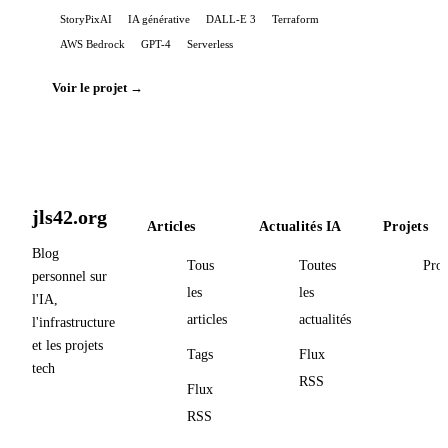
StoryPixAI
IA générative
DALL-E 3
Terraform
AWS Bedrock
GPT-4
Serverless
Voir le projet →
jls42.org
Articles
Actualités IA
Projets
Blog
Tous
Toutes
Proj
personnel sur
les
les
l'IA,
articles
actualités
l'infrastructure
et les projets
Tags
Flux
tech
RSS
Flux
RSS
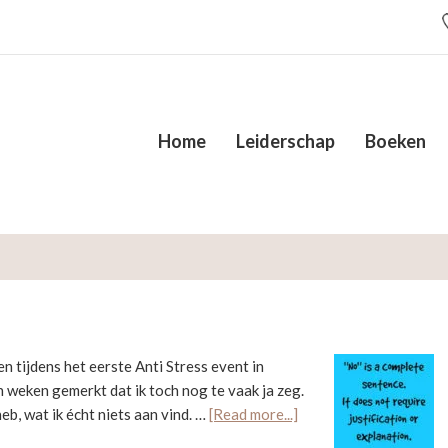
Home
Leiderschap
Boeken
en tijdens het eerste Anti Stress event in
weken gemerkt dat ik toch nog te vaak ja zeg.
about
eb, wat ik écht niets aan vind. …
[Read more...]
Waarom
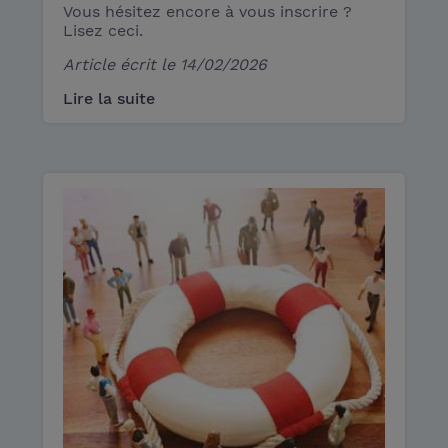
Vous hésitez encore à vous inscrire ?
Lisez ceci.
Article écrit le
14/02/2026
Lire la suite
== == ==
_ACTIVITY_
Go from the first line of the data above to the line containing "Leiderschap" and retype exactly those lines, both included, but none of the pictures.

_OUTPUT FOR THIS TASK_
StoryPixAI
IA générative
DALL-E 3
Terraform
AWS Bedrock
GPT-4
Serverless
Voir le projet →
jls42.org
Articles
Actualités IA
Projets
Blog
Tous
Toutes
Proj
personnel sur
les
les
l'IA,
articles
actualités
l'infrastructure
et les projets
Tags
Flux
tech
RSS
Flux
RSS
Home
Leiderschap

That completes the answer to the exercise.